今月13日に実施される台湾総統選挙。選挙戦は終盤に入ってきていますが、年末のテレビ討論でも最大の争点の1つ、中国との関係をめぐり論戦となっています。

記者
「頼清徳候補が会場入りしました。もはや何のイベントか分からなくなるほど異様な熱気に包まれています」

年末の台北市。与党・民進党の頼清徳候補が決起集会を行い、蔡英文総統も応援に駆けつけました。集会への参加は先着順で、チケットはわずか2分程度でなくなったということです。

一方、最大野党・国民党の侯友宜候補も、台湾総統府前で大規模な集会を決行。党によると、およそ5万人が集まったとされます。

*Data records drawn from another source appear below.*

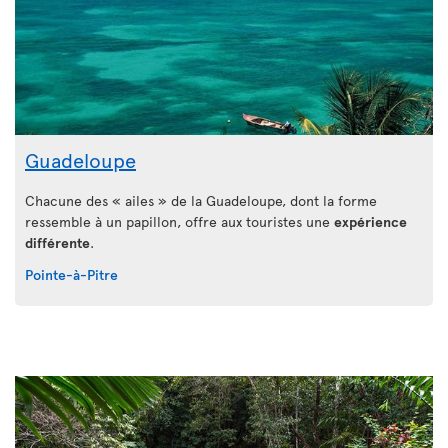
Guadeloupe
Chacune des « ailes » de la Guadeloupe, dont la forme
ressemble à un papillon, offre aux touristes une
expérience
différente
.
Pointe-à-Pitre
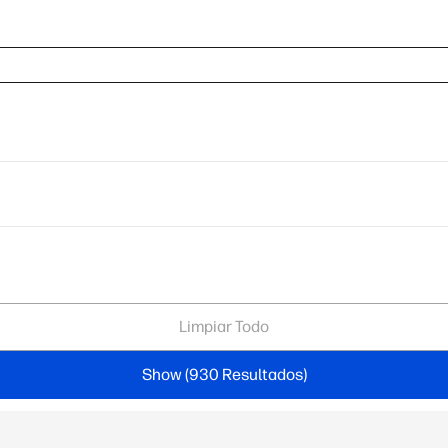
Limpiar Todo
Show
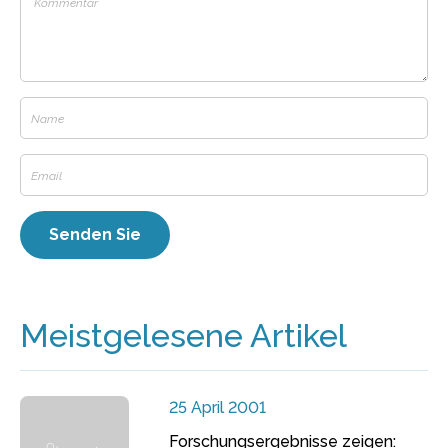
Meistgelesene Artikel
25 April 2001
Forschungsergebnisse zeigen:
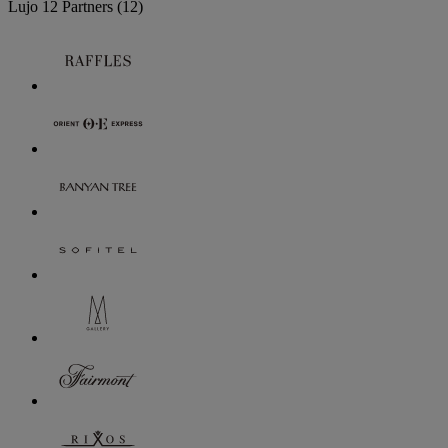
Lujo
12 Partners
(12)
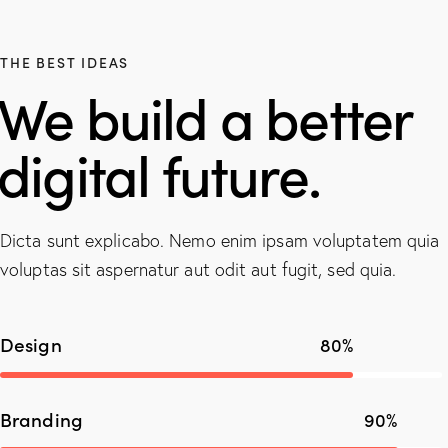
THE BEST IDEAS
We build a better
digital future.
Dicta sunt explicabo. Nemo enim ipsam voluptatem quia
voluptas sit aspernatur aut odit aut fugit, sed quia.
Design
80%
Branding
90%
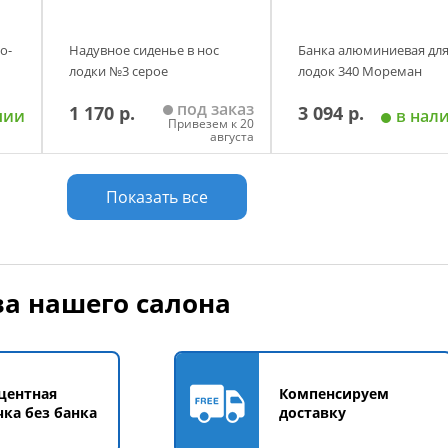
о-
Надувное сиденье в нос
Банка алюминиевая дл
лодки №3 серое
лодок 340 Мореман
под заказ
1 170 р.
3 094 р.
чии
в нал
Привезем к 20
августа
у
Добавить в корзину
Добавить в корзи
Показать все
а нашего салона
центная
Компенсируем
чка без банка
доставку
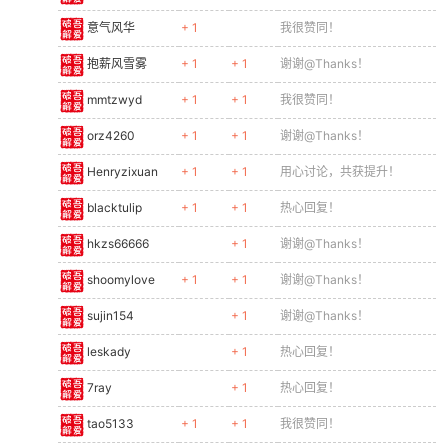
意气风华
+ 1
我很赞同！
抱薪风雪雾
+ 1
+ 1
谢谢@Thanks！
mmtzwyd
+ 1
+ 1
我很赞同！
orz4260
+ 1
+ 1
谢谢@Thanks！
Henryzixuan
+ 1
+ 1
用心讨论，共获提升！
blacktulip
+ 1
+ 1
热心回复！
hkzs66666
+ 1
谢谢@Thanks！
shoomylove
+ 1
+ 1
谢谢@Thanks！
sujin154
+ 1
谢谢@Thanks！
leskady
+ 1
热心回复！
7ray
+ 1
热心回复！
tao5133
+ 1
+ 1
我很赞同！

12月30日、各候補が出席した「テレビ討論会」の中継を見ていた市民は。

台北市民
「争点は台湾と中国の関係についてですね」

総統選に立候補している3人は、いずれも「独立」や「中国による一国二制度」には反対し「現状維持」を主張してはいるものの、与党の民進党が中国と距離を置くのに対し、野党側は融和的な方針です。

討論会ではこんなやりとりがありました。

与党・民進党 頼清徳 候補
「2人に聞きたい。中華民国(台湾)と中華人民共和国は隷属関係にあるんですか」
野党・国民党 侯友宜 候補
「中国本土は台湾の独立に反対で、すでに台中関係は緊張状態だ。あなたは独立を主張しているが、どうすれば台中関係を維持できるのか」

一方、新年のスピーチで中国の習近平国家主席は「祖国の統一は歴史の必然だ」と台湾統一に改めて意欲を表明。

この発言を受け、台湾の蔡英文総統は「台湾は民主主義で、民主主義の過程を経て最終決定しなければならない」と強調しました。

台湾のほとんどの世論調査では、蔡総統の後継者である与党の頼候補がリードしていますが、彼を「独立勢力」と警戒する中国が経済面での圧力や世論工作など、ギリギリまで新たな“揺さぶり”をかける可能性もあります。